Session 5
Integration Day — Putting It All Together
Reading a Dataset
Concept Lesson
Imagine you are a data analyst at a Nigerian bank that processes ₦4.2 billion in mobile money transactions every day. Your team lead drops a CSV file on your desk and says, "Take a look at this before we build anything." You open the file and see 10,000 rows with four columns: amount in Naira, timestamp, merchant_category, and is_fraud coded as 0 or 1. No Python scripts, no Jupyter notebooks — just your pen, a calculator, and the reasoning skills you have built over the last two weeks. This is how every real ML project should start: with a human reading the data before a machine ever touches it.

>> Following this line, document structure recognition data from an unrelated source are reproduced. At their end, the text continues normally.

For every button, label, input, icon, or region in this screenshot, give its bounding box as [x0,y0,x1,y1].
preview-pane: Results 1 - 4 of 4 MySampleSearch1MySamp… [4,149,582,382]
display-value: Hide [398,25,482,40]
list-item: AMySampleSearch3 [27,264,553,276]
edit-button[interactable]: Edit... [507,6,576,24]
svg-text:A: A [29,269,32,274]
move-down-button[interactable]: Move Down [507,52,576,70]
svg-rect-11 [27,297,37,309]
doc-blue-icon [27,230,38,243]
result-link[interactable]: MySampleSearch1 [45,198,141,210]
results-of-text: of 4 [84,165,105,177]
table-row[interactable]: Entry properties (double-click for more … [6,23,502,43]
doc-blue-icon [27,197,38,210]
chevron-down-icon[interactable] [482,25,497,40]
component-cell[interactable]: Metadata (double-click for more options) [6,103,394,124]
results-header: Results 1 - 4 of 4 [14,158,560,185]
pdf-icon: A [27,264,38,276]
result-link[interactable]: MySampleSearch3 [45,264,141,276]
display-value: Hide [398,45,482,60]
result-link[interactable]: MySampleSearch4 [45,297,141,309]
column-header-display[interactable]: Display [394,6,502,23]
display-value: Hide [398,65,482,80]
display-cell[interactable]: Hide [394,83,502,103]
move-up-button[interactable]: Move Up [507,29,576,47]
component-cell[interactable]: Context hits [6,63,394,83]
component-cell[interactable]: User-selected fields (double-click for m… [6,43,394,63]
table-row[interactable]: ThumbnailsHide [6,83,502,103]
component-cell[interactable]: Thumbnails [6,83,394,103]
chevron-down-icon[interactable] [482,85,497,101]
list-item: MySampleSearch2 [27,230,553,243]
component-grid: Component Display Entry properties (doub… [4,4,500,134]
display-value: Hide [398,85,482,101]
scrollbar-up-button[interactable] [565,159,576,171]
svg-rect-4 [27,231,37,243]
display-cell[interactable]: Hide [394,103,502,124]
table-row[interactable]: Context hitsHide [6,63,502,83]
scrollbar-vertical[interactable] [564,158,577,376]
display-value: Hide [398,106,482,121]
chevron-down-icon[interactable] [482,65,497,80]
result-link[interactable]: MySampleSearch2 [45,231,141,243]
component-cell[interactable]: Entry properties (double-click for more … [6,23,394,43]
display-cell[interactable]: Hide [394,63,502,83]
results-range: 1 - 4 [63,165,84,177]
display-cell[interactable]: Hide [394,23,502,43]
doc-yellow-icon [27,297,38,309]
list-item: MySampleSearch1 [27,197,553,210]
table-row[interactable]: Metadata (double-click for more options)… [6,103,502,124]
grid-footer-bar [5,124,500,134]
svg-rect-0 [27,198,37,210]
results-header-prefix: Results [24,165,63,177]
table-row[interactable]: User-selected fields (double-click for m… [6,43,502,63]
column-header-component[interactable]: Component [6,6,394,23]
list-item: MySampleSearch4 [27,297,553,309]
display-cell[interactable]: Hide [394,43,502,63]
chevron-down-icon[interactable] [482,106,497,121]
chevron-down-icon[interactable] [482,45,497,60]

Your first instinct should be to count. How many rows are there? The file says 10,000 — that is your dataset size, and it matters because small datasets lead to unreliable patterns. Next, you split the data by the is_fraud column. Suppose you find 9,400 legitimate transactions and 600 fraudulent ones. That is a 600 / 9,400 = 6.38% fraud rate, or a ratio of roughly 1 fraud case for every 15.7 legitimate transactions. This class imbalance is critical. If you ignored it and built a model that always predicted "not fraud," the model would appear to be 94% accurate — an impressive number that completely fails at its job. Your team lead would see a high accuracy score, approve deployment, and the bank would lose money every single day because the model never catches the fraud it was designed to detect. Understanding class balance before modeling is not optional; it is the difference between a useful system and an expensive paperweight.

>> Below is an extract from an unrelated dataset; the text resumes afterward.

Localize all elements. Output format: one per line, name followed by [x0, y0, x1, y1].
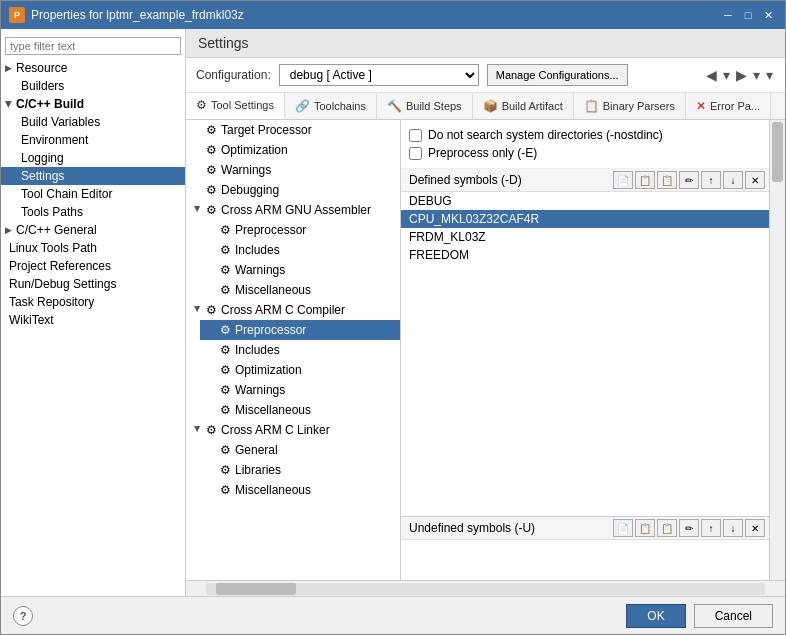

Now look at the amount column. Calculate the overall mean and median transaction amount. Suppose the mean is ₦18,500 and the median is ₦4,200. That gap is a red flag — it tells you the distribution is right-skewed, pulled upward by a few very large transactions. Now split by fraud status. Perhaps legitimate transactions have a mean of ₦12,000 and a median of ₦3,800, while fraudulent transactions have a mean of ₦95,000 and a median of ₦72,000. The fraud amounts are dramatically higher, but the median is the more honest measure here because it is not distorted by a single ₦2,000,000 transfer. If you set a threshold for suspicious transactions based on the mean, you would flag every transaction above ₦95,000 — but that misses the cluster of fraud cases in the ₦50,000 to ₦80,000 range. The median-based approach would catch more real fraud. Choosing mean versus median is not a technicality; it determines whether your alert system actually works or just looks good on a report.

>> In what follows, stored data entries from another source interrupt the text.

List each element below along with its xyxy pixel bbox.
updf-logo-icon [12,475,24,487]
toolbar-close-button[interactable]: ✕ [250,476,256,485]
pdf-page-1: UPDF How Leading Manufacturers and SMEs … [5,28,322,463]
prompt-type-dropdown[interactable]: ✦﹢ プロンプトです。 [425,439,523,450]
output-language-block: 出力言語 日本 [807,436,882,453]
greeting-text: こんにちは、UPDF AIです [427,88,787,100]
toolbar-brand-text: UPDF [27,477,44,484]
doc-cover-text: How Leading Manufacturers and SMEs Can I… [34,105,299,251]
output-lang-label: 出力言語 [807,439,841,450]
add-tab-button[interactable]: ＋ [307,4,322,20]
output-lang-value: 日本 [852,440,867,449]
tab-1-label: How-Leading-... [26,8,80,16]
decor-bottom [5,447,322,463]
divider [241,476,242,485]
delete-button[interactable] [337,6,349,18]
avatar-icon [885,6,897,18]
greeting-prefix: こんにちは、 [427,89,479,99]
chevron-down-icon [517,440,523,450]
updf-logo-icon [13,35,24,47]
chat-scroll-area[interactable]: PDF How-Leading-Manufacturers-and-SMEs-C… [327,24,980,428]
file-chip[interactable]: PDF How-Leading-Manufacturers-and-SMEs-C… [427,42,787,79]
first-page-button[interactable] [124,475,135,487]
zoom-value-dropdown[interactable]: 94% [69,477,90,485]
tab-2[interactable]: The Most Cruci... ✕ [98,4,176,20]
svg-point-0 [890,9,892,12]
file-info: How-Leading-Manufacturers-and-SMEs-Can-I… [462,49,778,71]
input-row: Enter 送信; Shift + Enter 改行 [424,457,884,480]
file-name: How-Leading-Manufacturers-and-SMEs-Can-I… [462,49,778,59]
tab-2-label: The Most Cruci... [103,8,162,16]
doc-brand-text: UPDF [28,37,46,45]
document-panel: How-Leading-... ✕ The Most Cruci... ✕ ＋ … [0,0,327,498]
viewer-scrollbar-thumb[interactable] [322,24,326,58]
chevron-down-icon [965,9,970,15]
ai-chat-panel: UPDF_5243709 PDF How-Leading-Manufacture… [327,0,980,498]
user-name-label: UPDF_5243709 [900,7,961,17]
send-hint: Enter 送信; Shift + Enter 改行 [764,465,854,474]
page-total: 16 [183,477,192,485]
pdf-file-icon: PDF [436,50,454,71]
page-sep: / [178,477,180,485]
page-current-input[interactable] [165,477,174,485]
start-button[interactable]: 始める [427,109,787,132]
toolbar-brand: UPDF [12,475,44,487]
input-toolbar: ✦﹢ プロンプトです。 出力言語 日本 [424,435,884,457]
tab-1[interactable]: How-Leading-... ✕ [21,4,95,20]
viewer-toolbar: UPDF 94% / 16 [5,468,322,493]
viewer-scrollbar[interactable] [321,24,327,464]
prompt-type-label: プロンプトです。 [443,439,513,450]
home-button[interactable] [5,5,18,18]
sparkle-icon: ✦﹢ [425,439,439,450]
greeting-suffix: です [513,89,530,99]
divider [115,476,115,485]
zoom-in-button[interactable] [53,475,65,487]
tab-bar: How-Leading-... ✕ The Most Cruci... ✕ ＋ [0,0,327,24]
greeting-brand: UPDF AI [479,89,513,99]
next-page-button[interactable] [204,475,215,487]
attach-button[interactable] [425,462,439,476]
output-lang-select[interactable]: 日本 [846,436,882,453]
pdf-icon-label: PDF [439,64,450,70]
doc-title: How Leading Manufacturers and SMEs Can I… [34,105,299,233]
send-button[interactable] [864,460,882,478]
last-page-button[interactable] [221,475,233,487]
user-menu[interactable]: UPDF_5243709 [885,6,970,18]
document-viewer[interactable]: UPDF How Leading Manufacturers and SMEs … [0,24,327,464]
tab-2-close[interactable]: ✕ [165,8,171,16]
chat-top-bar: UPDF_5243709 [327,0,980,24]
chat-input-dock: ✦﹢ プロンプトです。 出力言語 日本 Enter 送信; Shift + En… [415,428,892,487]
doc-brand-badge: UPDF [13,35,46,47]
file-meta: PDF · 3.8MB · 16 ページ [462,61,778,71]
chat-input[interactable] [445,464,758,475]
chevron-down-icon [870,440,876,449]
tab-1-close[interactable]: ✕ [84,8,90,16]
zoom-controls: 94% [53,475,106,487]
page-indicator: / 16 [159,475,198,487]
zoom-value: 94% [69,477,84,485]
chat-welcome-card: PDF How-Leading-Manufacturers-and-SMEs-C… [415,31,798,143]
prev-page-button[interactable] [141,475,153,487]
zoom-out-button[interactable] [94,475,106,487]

Finally, examine time. Sort the timestamps into weekly buckets and count the fraud cases per week. Suppose Week 1 had 80 fraud cases, Week 2 had 95, Week 3 had 110, Week 4 had 130. That is a consistent upward trend — roughly 15–20 additional fraud cases each week. If you calculate the rate of change from Week 1 to Week 4, fraud increased by (130 − 80) ⁄ 80 = 62.5% over four weeks. This tells you the problem is getting worse, not better, and any model you build must be retrained regularly or it will drift (meaning the patterns in the real world change over time — for example, fraud tactics evolve — so a model trained on last month's data starts making wrong predictions on this month's data) out of date within a month. A model trained on Week 1 data alone would miss the evolving fraud patterns appearing in later weeks. All of this analysis — ratios, percentages, central tendency, spread, and rate of change — comes directly from the first two weeks of this course. You are now applying those tools to make a real business decision.
Guided Exercises
Discussion Prompt
Before this course, if someone handed you a CSV with 10,000 rows, you might have jumped straight into training a model. What would you do differently now? List at least five specific questions you would ask about the data before writing a single line of model code. How would the class imbalance you discovered today change your choice of model, your evaluation metric, and your communication with stakeholders?
Key Takeaway
Data analysis is reasoning, not just computation. The best ML practitioners spend more time understanding their data than tuning their models. A 94% accurate model that never catches fraud is worse than useless — it is dangerous because it creates false confidence.